### Exercise requirements
As the lines appear below, please set them down exactly, starting at the first and finishing with the one containing "una respuesta urgente".

--- Data listing Enclosed Below ---

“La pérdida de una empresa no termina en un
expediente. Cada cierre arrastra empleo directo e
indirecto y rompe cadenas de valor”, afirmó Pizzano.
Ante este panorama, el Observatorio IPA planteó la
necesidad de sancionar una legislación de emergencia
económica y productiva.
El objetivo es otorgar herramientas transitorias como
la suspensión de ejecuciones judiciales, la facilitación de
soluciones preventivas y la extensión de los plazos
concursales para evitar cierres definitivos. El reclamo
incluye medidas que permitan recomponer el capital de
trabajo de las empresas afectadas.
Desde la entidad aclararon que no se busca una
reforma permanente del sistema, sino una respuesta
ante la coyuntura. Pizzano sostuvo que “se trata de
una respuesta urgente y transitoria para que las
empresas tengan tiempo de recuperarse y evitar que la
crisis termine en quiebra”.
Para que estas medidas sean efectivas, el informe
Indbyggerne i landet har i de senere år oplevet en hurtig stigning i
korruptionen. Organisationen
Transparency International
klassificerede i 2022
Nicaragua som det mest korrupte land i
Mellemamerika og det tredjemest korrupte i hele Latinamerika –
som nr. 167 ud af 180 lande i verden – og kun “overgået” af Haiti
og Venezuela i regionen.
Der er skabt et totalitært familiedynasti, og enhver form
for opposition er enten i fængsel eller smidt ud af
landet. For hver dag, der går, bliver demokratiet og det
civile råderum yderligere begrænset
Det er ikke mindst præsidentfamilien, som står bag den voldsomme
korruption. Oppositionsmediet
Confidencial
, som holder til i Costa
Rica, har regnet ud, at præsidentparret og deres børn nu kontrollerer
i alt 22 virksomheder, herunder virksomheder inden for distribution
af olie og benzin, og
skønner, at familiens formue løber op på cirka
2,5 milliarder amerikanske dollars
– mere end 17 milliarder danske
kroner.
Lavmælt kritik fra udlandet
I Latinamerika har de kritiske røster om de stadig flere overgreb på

--- End of Enclosed Data listing ---

### Task response
“La pérdida de una empresa no termina en un
expediente. Cada cierre arrastra empleo directo e
indirecto y rompe cadenas de valor”, afirmó Pizzano.
Ante este panorama, el Observatorio IPA planteó la
necesidad de sancionar una legislación de emergencia
económica y productiva.
El objetivo es otorgar herramientas transitorias como
la suspensión de ejecuciones judiciales, la facilitación de
soluciones preventivas y la extensión de los plazos
concursales para evitar cierres definitivos. El reclamo
incluye medidas que permitan recomponer el capital de
trabajo de las empresas afectadas.
Desde la entidad aclararon que no se busca una
reforma permanente del sistema, sino una respuesta
ante la coyuntura. Pizzano sostuvo que “se trata de
una respuesta urgente y transitoria para que las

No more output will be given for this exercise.